Inequality based on cubic equation

Question

If $2x^3+ax^2+bx+4=0$ (where $a$ and $b$ are positive and real) has three real roots,
then prove that $a \geq 6\sqrt[3]{2}$.

How to approach this question?

Answer 1

This is a consequence of Newton's or MacLaurin's inequalities.

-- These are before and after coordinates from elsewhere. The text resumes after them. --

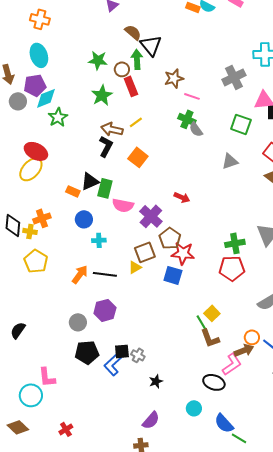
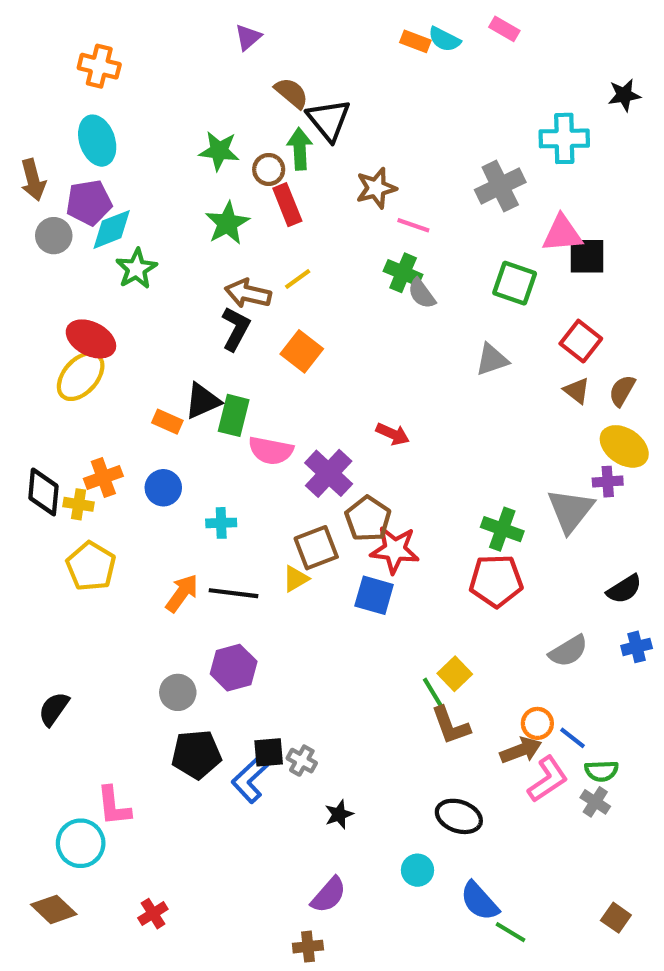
blue circle: (84, 219) -> (163, 488), moved
green cross: (235, 243) -> (502, 529), turned 30
pink L-shape: (232, 364) -> (548, 779), moved

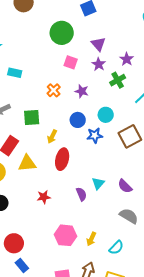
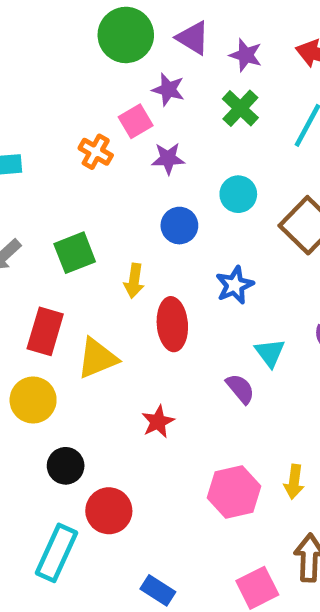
green circle: (62, 33) -> (126, 35), moved
purple triangle: (98, 44) -> (193, 38), moved
pink square: (71, 62) -> (136, 121), moved, turned -32
purple star: (99, 64) -> (168, 90), moved
orange cross: (54, 90) -> (96, 152), moved
blue star: (95, 135) -> (235, 285), moved
red circle: (14, 243) -> (109, 511), moved

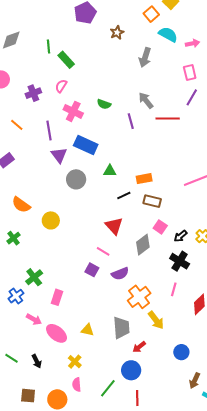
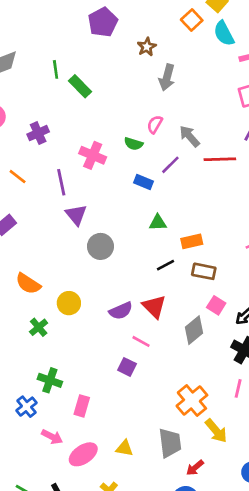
cyan semicircle: (168, 34) -> (224, 33), moved, turned -144
gray arrow: (145, 57) -> (167, 77), moved
pink semicircle: (61, 86) -> (155, 124), moved
purple line: (131, 121) -> (170, 165), turned 63
blue rectangle: (86, 145) -> (144, 182), moved, size x0.6
green triangle: (110, 171) -> (158, 223), moved
green cross: (13, 238) -> (39, 327), moved
purple semicircle: (120, 274) -> (121, 311), moved
green cross: (34, 277) -> (50, 380), turned -30
pink ellipse: (57, 333) -> (83, 454), turned -70

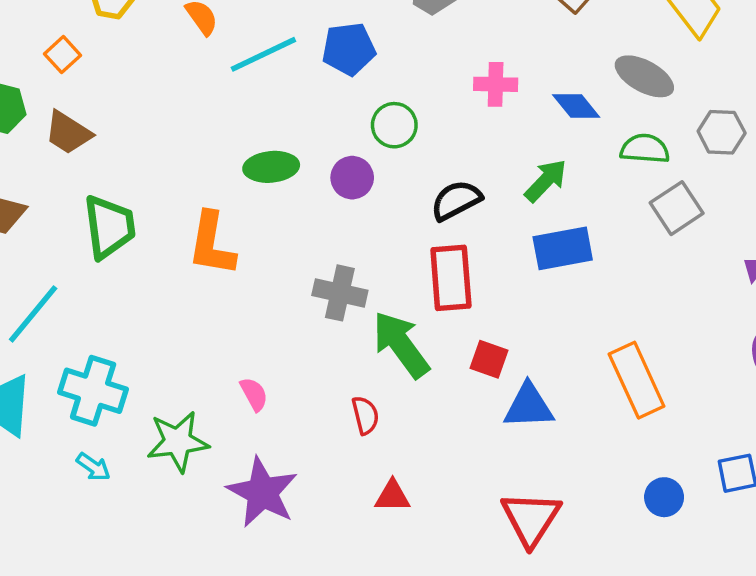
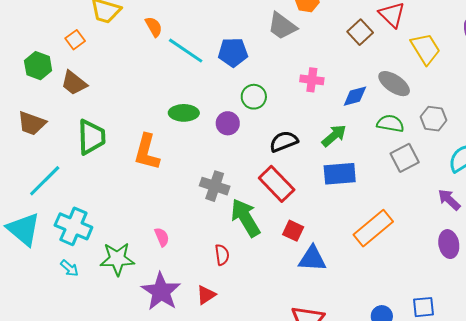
cyan line: (263, 54) -> (186, 51), turned 54
blue diamond: (576, 106) -> (355, 96), turned -72
red rectangle: (451, 278) -> (277, 184), turned -45
orange rectangle: (637, 380) -> (373, 228), moved, turned 69
red triangle: (393, 496) -> (206, 295), moved, turned -40

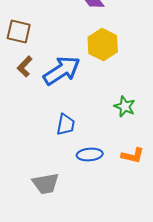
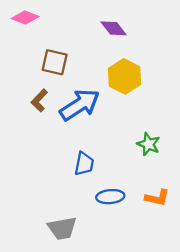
brown square: (19, 32) -> (55, 62), moved

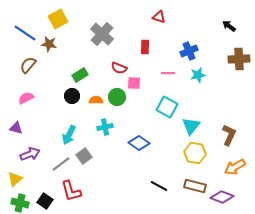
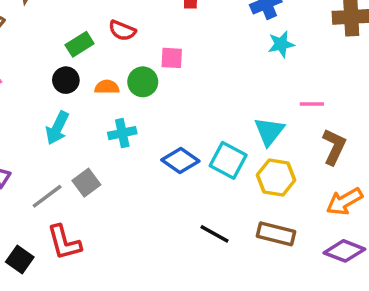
red semicircle: (119, 68) -> (122, 31), moved
pink line: (168, 73) -> (312, 104), moved
cyan square: (167, 107) -> (228, 160), moved
cyan arrow: (69, 135) -> (57, 128), moved
purple diamond: (222, 197) -> (344, 251), moved

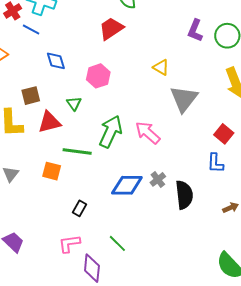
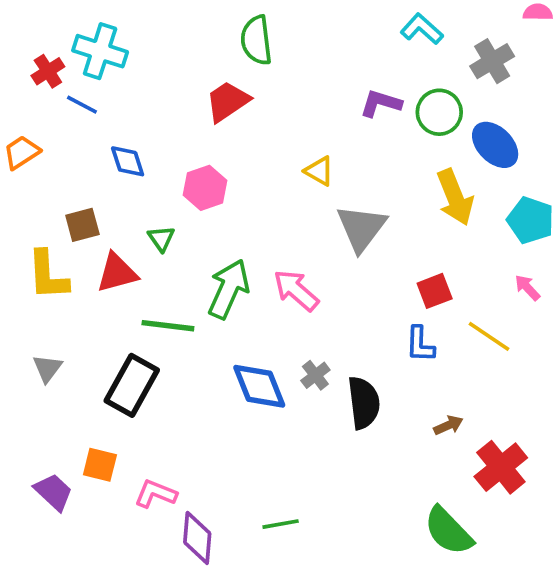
purple L-shape: (195, 31) -> (381, 103), turned 85
red square: (224, 134) -> (435, 291), turned 30
orange square: (52, 171) -> (100, 465), moved
blue diamond: (127, 185) -> (259, 386), turned 68
black rectangle: (79, 208) -> (132, 385), moved, size x2.0
green line: (117, 243) -> (281, 524), moved, turned -54
pink L-shape: (69, 244) -> (156, 494), turned 30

If $\zeta_1,\zeta_2,\zeta_3$ are the real roots of the given cubic polynomial, by Vieta's formulas $$\zeta_1+\zeta_2+\zeta_3 = -\frac{a}{2}\qquad\zeta_1\zeta_2+\zeta_1\zeta_3+\zeta_2\zeta_3 = \frac{b}{2}\qquad \zeta_1 \zeta_2\zeta_3=-2$$ and by Descartes' rule of signs $\zeta_i<0$. So the polynomial $2x^3-ax^2+bx-4$ has three positive real roots and its elementary symmetric means are $$ S_1 = \frac{a}{6},\qquad S_2=\frac{b}{6},\qquad S_3=2 $$ where $S_1\geq \sqrt[3]{S_3}$ must hold, leading to $\color{red}{a\geq 6\sqrt[3]{2}}$ as wanted.